For Immediate Release
Chicago, IL – February 5, 2020 - Stocks in this week’s article Genesco Inc. (GCO - Free Report) , Celestica Inc. (CLS - Free Report) , OFG Bancorp (OFG - Free Report) and AdvanSix Inc. (ASIX - Free Report) .
Pick These 5 Bargain Stocks with Alluring EV/EBITDA Ratios
The price-to-earnings (P/E) ratio is broadly considered by investors as a yardstick for evaluating the fair market value of a stock. Many value investors prefer to take the P/E route in their quest for stocks that are trading at bargain prices. However, even this ubiquitously used equity valuation multiple is not devoid of limitations.
Is EV/EBITDA a Better Alternative to P/E?
While P/E enjoys significant popularity in the value investing world, a more complicated metric called EV/EBITDA gains an upper hand as it offers a clearer image of a firm’s valuation and earnings potential. EV/EBITDA, also referred to as enterprise multiple, determines the total value of a firm while P/E considers just its equity portion.
EV/EBITDA is the enterprise value (EV) of a stock divided by its earnings before interest, taxes, depreciation and amortization (EBITDA).
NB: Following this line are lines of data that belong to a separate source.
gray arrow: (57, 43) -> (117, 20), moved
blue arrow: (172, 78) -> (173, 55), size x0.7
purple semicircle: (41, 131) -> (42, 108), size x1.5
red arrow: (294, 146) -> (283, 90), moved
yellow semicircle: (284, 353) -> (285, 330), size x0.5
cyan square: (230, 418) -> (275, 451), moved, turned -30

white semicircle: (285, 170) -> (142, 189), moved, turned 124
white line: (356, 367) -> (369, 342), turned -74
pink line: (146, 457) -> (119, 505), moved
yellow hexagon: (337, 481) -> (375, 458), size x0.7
EV is the sum of a company’s market capitalization, its debt and preferred stock minus cash and cash equivalents.
EBITDA, the other constituent of the ratio, is a true reflection of a company’s profitability as it strips out non-cash expenses like depreciation and amortization that dilute net earnings. It is also often used as a proxy for cash flows.
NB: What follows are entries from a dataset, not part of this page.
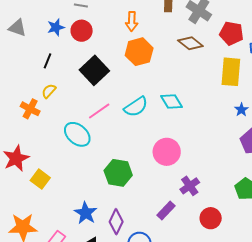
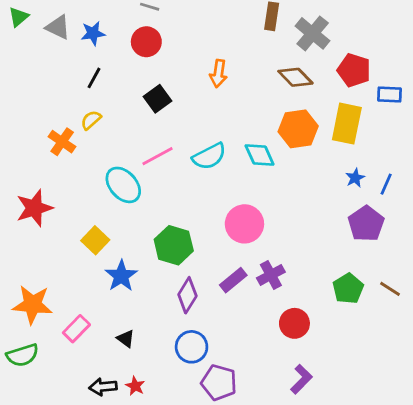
orange arrow: (132, 21) -> (218, 74), moved
blue star: (56, 27) -> (93, 33), moved
orange hexagon: (139, 52) -> (298, 129), moved
black square: (94, 70) -> (158, 99), size x0.7
yellow square: (40, 179) -> (95, 240), moved
purple rectangle: (166, 210) -> (233, 280), moved
blue star: (86, 213) -> (121, 276), moved
purple diamond: (116, 222) -> (187, 295), moved

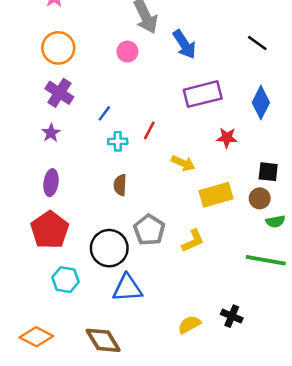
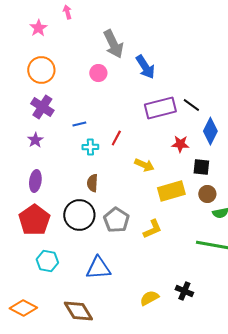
black line: (257, 43) -> (191, 105), moved
blue diamond: (261, 103) -> (210, 131), moved
blue line: (104, 113) -> (79, 124), turned 40
black square: (268, 172) -> (201, 167), moved
black circle: (109, 248) -> (79, 215), moved

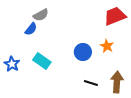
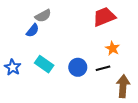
red trapezoid: (115, 16) -> (104, 17), moved
blue circle: (83, 52) -> (78, 67), moved
black line: (91, 83) -> (103, 68), moved, turned -32

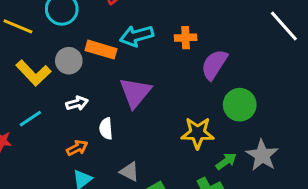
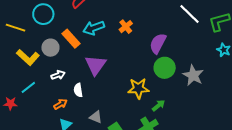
orange cross: (186, 38) -> (126, 27), turned -32
orange rectangle: (101, 50) -> (71, 39), turned 36
purple semicircle: (214, 64) -> (158, 43), moved
gray star: (262, 155) -> (193, 75), moved

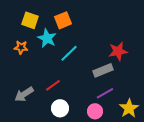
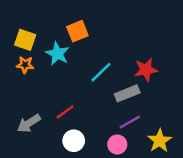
yellow square: (30, 20) -> (25, 40), moved
cyan line: (69, 53) -> (101, 72), moved

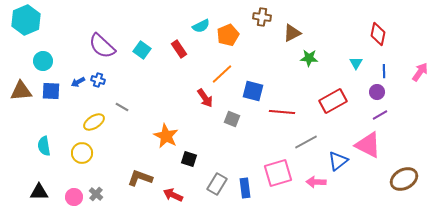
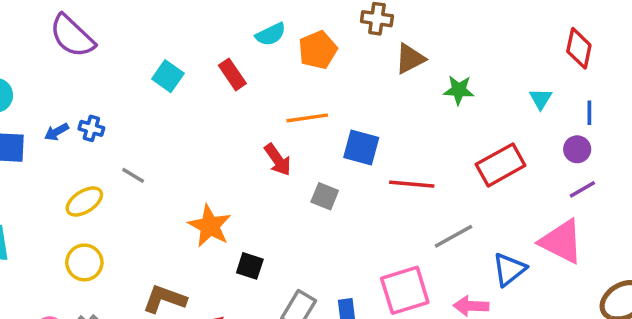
brown triangle: (292, 33) -> (410, 59), moved
purple semicircle: (102, 46) -> (72, 36), moved
orange line: (222, 74) -> (307, 118), turned 35
yellow circle: (82, 153) -> (84, 262), moved

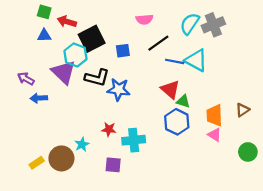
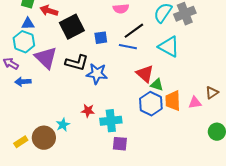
cyan hexagon: (75, 55) -> (24, 42), moved
blue line: (175, 61) -> (128, 47), moved
orange trapezoid: (214, 115) -> (173, 101), moved
pink triangle: (214, 135) -> (195, 103), moved, turned -40
purple square: (113, 165) -> (120, 144), moved

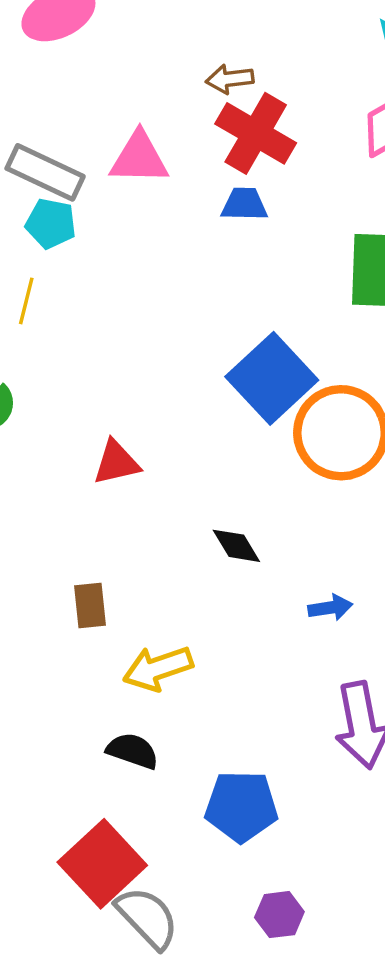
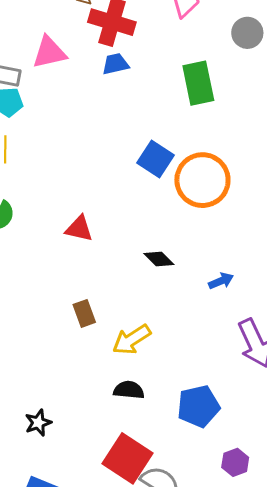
blue square: (272, 378) -> (156, 159), size x0.7
red triangle: (116, 463) -> (79, 229), turned 40

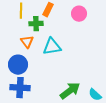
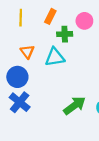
green cross: (36, 24) -> (65, 34), moved
blue cross: (20, 88) -> (20, 102), turned 36

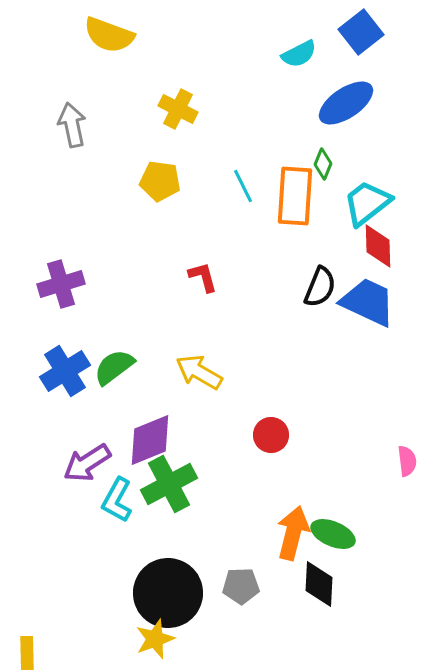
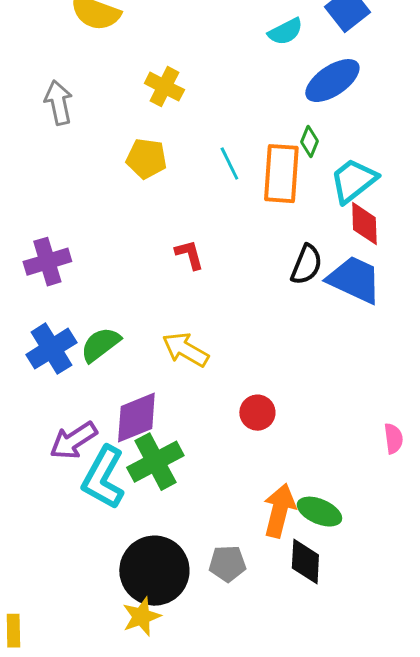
cyan L-shape: (117, 500) -> (103, 478), size x1.4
Generally, the lower the EV/EBITDA ratio, the more enticing it is. A low EV/EBITDA ratio could signal that a stock is potentially undervalued.
However, unlike P/E ratio, EV/EBITDA takes into account the debt on a company’s balance sheet. For this reason, EV/EBITDA is usually used to value possible acquisition targets. Stocks with a low EV/EBITDA multiple could be seen as potential takeover candidates.
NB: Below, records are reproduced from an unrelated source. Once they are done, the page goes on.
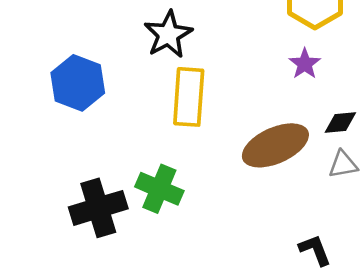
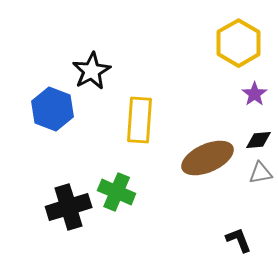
black star: (168, 34) -> (92, 71), moved
purple star: (305, 64) -> (255, 94), moved

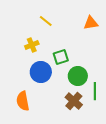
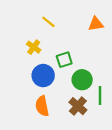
yellow cross: (32, 45) -> (34, 47), turned -32
orange semicircle: (23, 101) -> (42, 106), moved

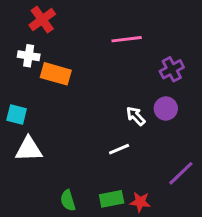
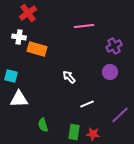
white arrow: (136, 116) -> (69, 77), moved
white line: (119, 149) -> (87, 104), moved
green rectangle: (112, 199) -> (74, 132), turned -70
green semicircle: (68, 200) -> (43, 125), moved

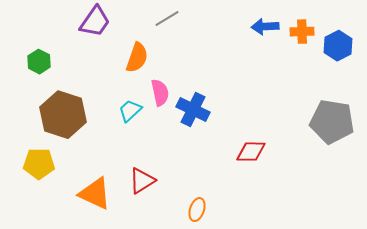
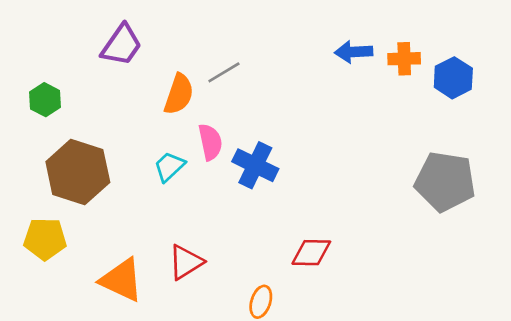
gray line: (167, 19) -> (224, 72), moved
red diamond: (251, 152) -> (311, 253), moved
Another downside of P/E is that it can’t be used to value a loss-making company. A company’s earnings are also subject to accounting estimates and management manipulation. EV/EBITDA, in contrast, is less amenable to manipulation and can be used to value firms that have negative net earnings but are positive on the EBITDA side.
EV/EBITDA is also a useful tool in assessing the value of firms that are highly leveraged and have a high degree of depreciation. Moreover, the ratio allows the comparison of companies with different debt levels.
However, EV/EBITDA is also not without its shortcomings and alone cannot conclusively determine a stock’s inherent potential and future performance. The ratio varies across industries and is generally not appropriate while comparing stocks in different industries given their diverse capital spending requirements.
As such, instead of just banking on EV/EBITDA, you can combine it with the other major ratios such as price-to-book (P/B), P/E and price-to-sales (P/S) to screen bargain stocks.